Man charged for texting explicit photo challenges law as free-speech violation

A Georgia man is claiming a free-speech violation after he was charged with violating a nude-materials law for texting a photo of his tattooed penis without the required warning.

Lawyers for Charles Warren III are challenging the 1970s-era law, which bars distribution of materials containing nudity or sexual conduct unless it includes a warning on the “envelope or container of such material,” according to the Daily Report. The warning is supposed to be in boldface, eight-point type.

Warren’s tattoo allegedly read: “STRONG E nuf 4 A MAN BUT Made 4 A WOMAN.” Warren had texted the photo to a woman who reported him to police.
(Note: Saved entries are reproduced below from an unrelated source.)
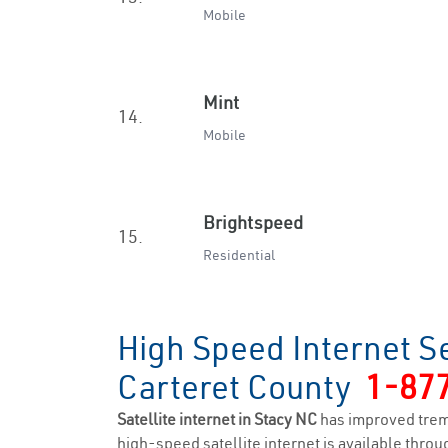
Mobile
Mint
14.
Mobile
Brightspeed
15.
Residential
High Speed Internet Se
Carteret County
1-87
Satellite internet in Stacy NC
has improved trem
high-speed satellite internet is available throug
Warren’s lawyers argued before the state supreme court on Monday that the law is unconstitutionally vague and cannot be applied to text messages. The court’s information office supplied this summary (PDF).

Lawyer Donald Roch II argued the law is so vaguely worded that it could require a warning with a picture of the Coppertone girl. Justice Keith Blackwell asked whether 50 Shades of Gray would be covered by the law, the Daily Report says.

“I think that’s a fair assessment,” Roch replied. The statute “would cover the crudest of drawings, something a child might draw if he’s trying to be naughty.”